What does is mean to be living in the information age?
There are a lot of different ways to breakdown and categorize the times we have lived in as humans. If we look really broadly, we see that the names we have given to different time periods throughout history are pretty well descriptive of what was really important at that time: The Stone Age (stone), The Bronze Age (bronze), The Iron Age (iron), The Middle or Dark Ages (nothing?!), The Machine Age (machines), The Atomic and Nuclear Ages (you get the point).
The most highly valued thing in today’s world is invisible.
Like the atomic and nuclear ages, the most valuable thing in the world starts out basically invisible. You can’t really see or put a shape to nuclear energy until you walk into the gigantic facilities made to produce it, or imagine the shape of a bomb used to transport it. Information similarly has no true shape or form - it is all inside our heads at first. But then we built tools to make information visible. Stone tablets, papyrus scrolls, the printing press, typewriters, computers, and data storage hardware have all been means of showing information. So what makes the information age different than all the rest of history, in which it has been a cornerstone of the human experience to collect and make information visible?
The information age is about what you do with information, and how fast.
How fast can information be recorded on a stone tablet? How fast can it be shared? How fast can it be updated? Yeah, not fast at all. In fact, really slowly if at all. In the information age, value is found not only in the quantity and quality of the information you have - in fact, just having a ton of information won’t do you much good if you don’t also have the tools, skills, and capacity to understand it, manipulate it, present and use it. Once you’ve got information, what will you use it for? Mission-driven work in this age uses information to gain insights, gain support (financial or otherwise), tell stories, compel change, and make impact. The value of information to mission-driven work is in how it can increase the quality, quantity, and speed of making impacts and change.

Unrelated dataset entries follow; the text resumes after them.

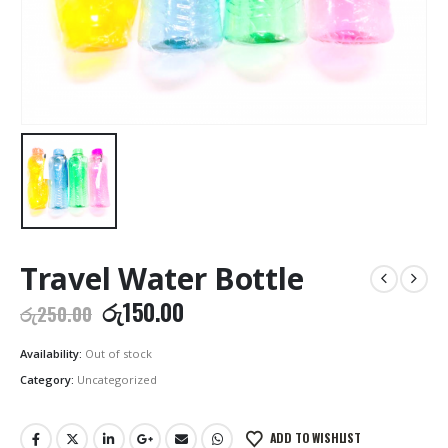
Travel Water Bottle
Original
Current
රු
150.00
රු
250.00
price
price
was:
is:
Availability:
Out of stock
රු250.00.
රු150.00.
Category:
Uncategorized
ADD TO WISHLIST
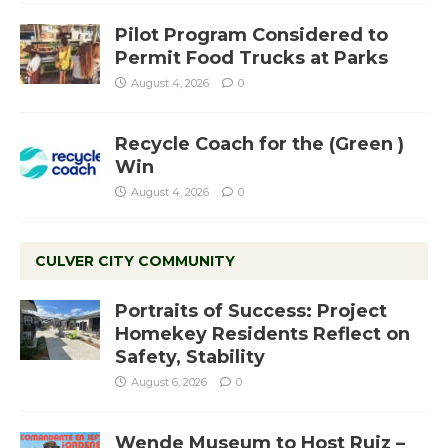
Pilot Program Considered to
Permit Food Trucks at Parks
August 4, 2026
0
Recycle Coach for the (Green )
Win
August 4, 2026
0
CULVER CITY COMMUNITY
Portraits of Success: Project
Homekey Residents Reflect on
Safety, Stability
August 6, 2026
0
Wende Museum to Host Ruiz –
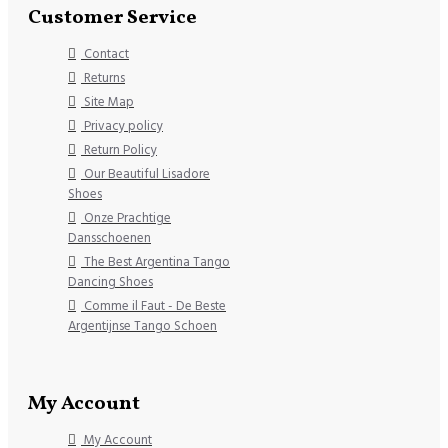
Customer Service
Contact
Returns
Site Map
Privacy policy
Return Policy
Our Beautiful Lisadore
Shoes
Onze Prachtige
Dansschoenen
The Best Argentina Tango
Dancing Shoes
Comme il Faut - De Beste
Argentijnse Tango Schoen
My Account
My Account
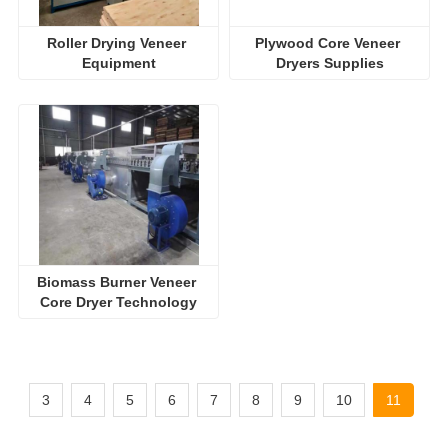
Roller Drying Veneer 
Plywood Core Veneer 
Equipment
Dryers Supplies
Biomass Burner Veneer 
Core Dryer Technology
3
4
5
6
7
8
9
10
11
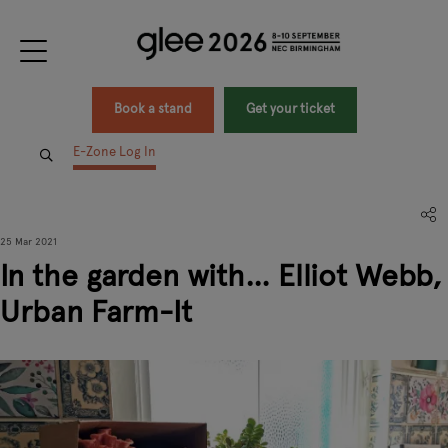
Book a stand
Get your ticket
E-Zone Log In
25 Mar 2021
In the garden with… Elliot Webb,
Urban Farm-It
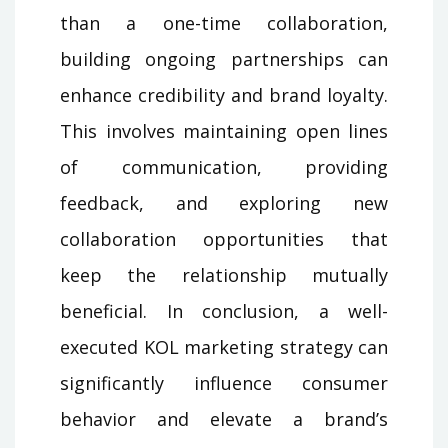
than a one-time collaboration,
building ongoing partnerships can
enhance credibility and brand loyalty.
This involves maintaining open lines
of communication, providing
feedback, and exploring new
collaboration opportunities that
keep the relationship mutually
beneficial. In conclusion, a well-
executed KOL marketing strategy can
significantly influence consumer
behavior and elevate a brand’s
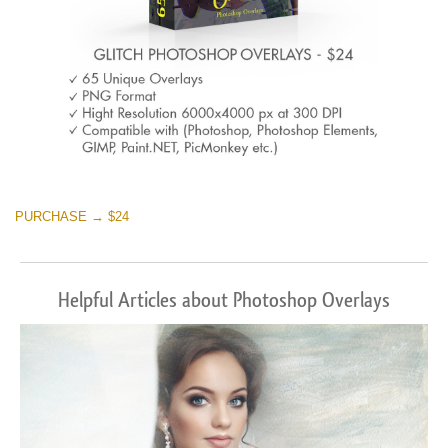
PURCHASE → $24
Helpful Articles about Photoshop Overlays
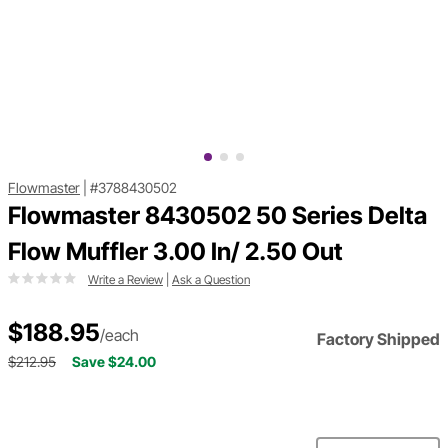
Flowmaster
|
#3788430502
Flowmaster 8430502 50 Series Delta
Flow Muffler 3.00 In/ 2.50 Out
Write a Review
|
Ask a Question
$188.95
/each
Factory Shipped
$212.95
Save $24.00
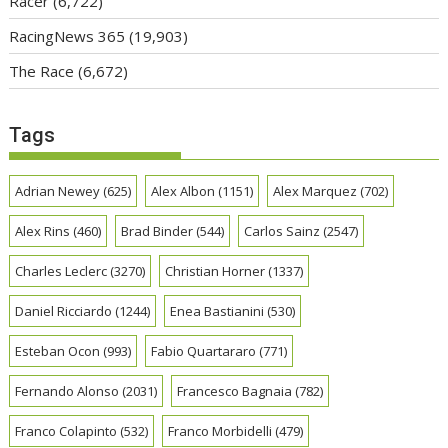
Racer
(6,722)
RacingNews 365
(19,903)
The Race
(6,672)
Tags
Adrian Newey
(625)
Alex Albon
(1151)
Alex Marquez
(702)
Alex Rins
(460)
Brad Binder
(544)
Carlos Sainz
(2547)
Charles Leclerc
(3270)
Christian Horner
(1337)
Daniel Ricciardo
(1244)
Enea Bastianini
(530)
Esteban Ocon
(993)
Fabio Quartararo
(771)
Fernando Alonso
(2031)
Francesco Bagnaia
(782)
Franco Colapinto
(532)
Franco Morbidelli
(479)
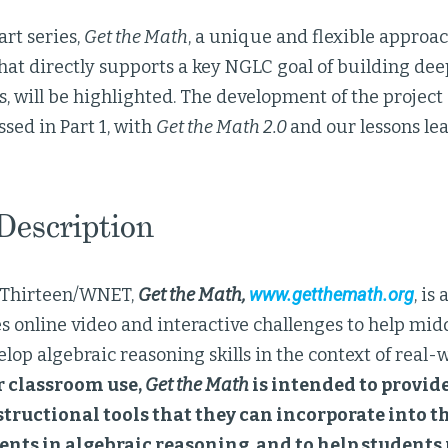
art series,
Get the Math
, a unique and flexible approa
hat directly supports a key NGLC goal of building dee
, will be highlighted. The development of the projec
ssed in Part 1, with
Get the Math 2.0
and our lessons lea
 Description
 Thirteen/WNET,
Get the Math,
www.getthemath.org
, is
 online video and interactive challenges to help mid
lop algebraic reasoning skills in the context of real-
r classroom use,
Get the Math
is intended to provid
tructional tools that they can incorporate into th
nts in algebraic reasoning, and to help students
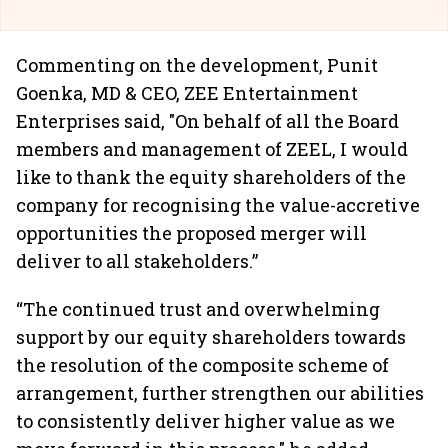
Commenting on the development, Punit
Goenka, MD & CEO, ZEE Entertainment
Enterprises said, "On behalf of all the Board
members and management of ZEEL, I would
like to thank the equity shareholders of the
company for recognising the value-accretive
opportunities the proposed merger will
deliver to all stakeholders.”
“The continued trust and overwhelming
support by our equity shareholders towards
the resolution of the composite scheme of
arrangement, further strengthen our abilities
to consistently deliver higher value as we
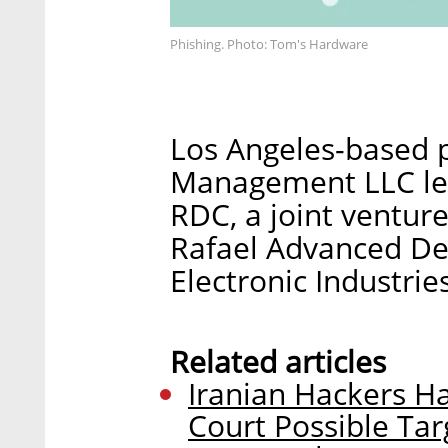
Phishing. Photo: Tom's Hardware
Los Angeles-based p
Management LLC led 
RDC, a joint ventur
Rafael Advanced De
Electronic Industries
Related articles
Iranian Hackers H
Court Possible Tar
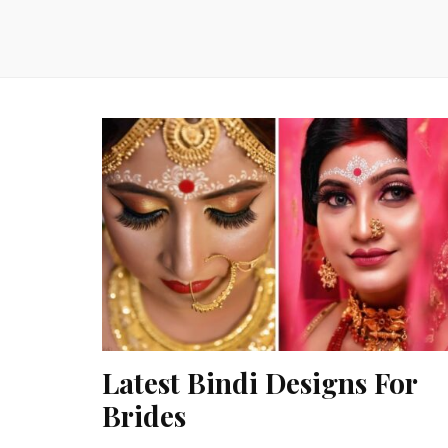
Latest Bindi Designs For
Brides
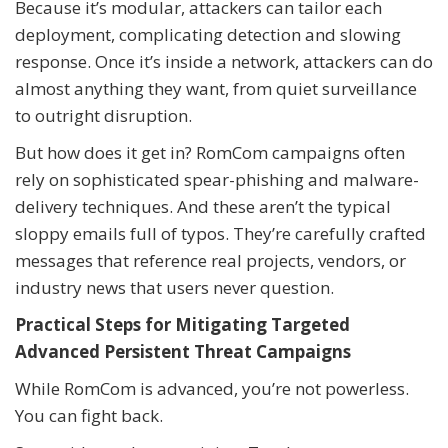
Because it’s modular, attackers can tailor each
deployment, complicating detection and slowing
response. Once it’s inside a network, attackers can do
almost anything they want, from quiet surveillance
to outright disruption.
But how does it get in? RomCom campaigns often
rely on sophisticated spear-phishing and malware-
delivery techniques. And these aren’t the typical
sloppy emails full of typos. They’re carefully crafted
messages that reference real projects, vendors, or
industry news that users never question.
Practical Steps for Mitigating Targeted
Advanced Persistent Threat Campaigns
While RomCom is advanced, you’re not powerless.
You can fight back.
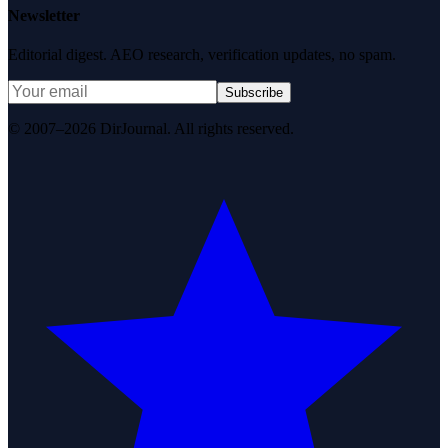
Newsletter
Editorial digest. AEO research, verification updates, no spam.
Subscribe
© 2007–2026 DirJournal. All rights reserved.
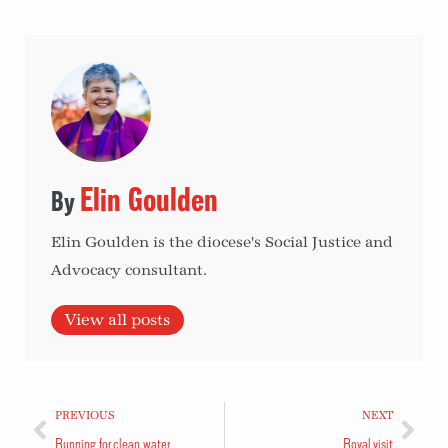
Elin Goulden
Elin Goulden is the diocese's Social Justice and
Advocacy consultant.
View all posts
PREVIOUS
NEXT
Running for clean water
Royal visit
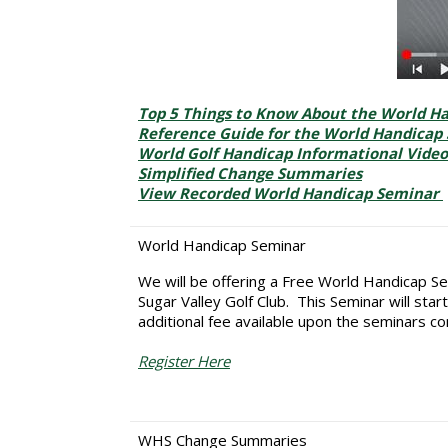
Top 5 Things to Know About the World H
Reference Guide for the World Handicap
World Golf Handicap Informational Video
Simplified Change Summaries
View Recorded World Handicap Seminar
World Handicap Seminar
We will be offering a Free World Handicap Se
Sugar Valley Golf Club. This Seminar will sta
additional fee available upon the seminars co
Register Here
WHS Change Summaries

Let’s be real, using information isn’t a new thing.
It is second-nature to us as humans to bring in the inputs of information all around us - the weather, the distance between places, the number of things you have - anything we see and do is information that we use in some way. We do this really really efficiently for some critical human tasks, like the ones that contribute to keeping us alive. Fight or flight is an extremely quick reaction to a set of inputs that trigger these responses in us - we take in the information as it comes to us, and we respond to it very quickly by engaging or running in the other direction. It keeps us alive and sane. But try to do that with 100-times the number of inputs, or as a group of people instead of as just one person. That’s when you can encounter overwhelm and paralysis or people running into each other. In the information age, we have the tools to collect and review so much more data than we’ve ever had access to in the past, and in the blink of an eye.
Real-Talk: You CAN NOT opt-out of the information age
I am very passionate about this fact. There is no turning back and no hiding under a rock. You are part of the information age no matter what. But that doesn’t have to be a big and scary commitment - in fact, the awesome thing about living in the information age is that you get to join all the skills you’ve already got (community building, development, social work, relationship building, problem-solving, etc.) with information technology, all of which can lead to more meaningful, larger-scale, and faster impacts wherever you are working and whatever you are doing.
The gateway to the information age
You need to be comfortable using technology and data to thrive in the information age, and to use information with speed and at scale to drive and enhance your impact. That doesn’t mean that you all of a sudden need to know how to write code or build an app for Salesforce or become a data architect. But you do need the mindsets for using technology and data that will get you started. One way of the most practical and useful approaches to learning those mindsets is through learning Excel. Excel is a gateway for you into any other technology that you may need and use. The mindsets that lead to learning and using Excel in a way that works for you are exactly the same ones that give you entry into the world of all the rest of the technology tools managing the information age.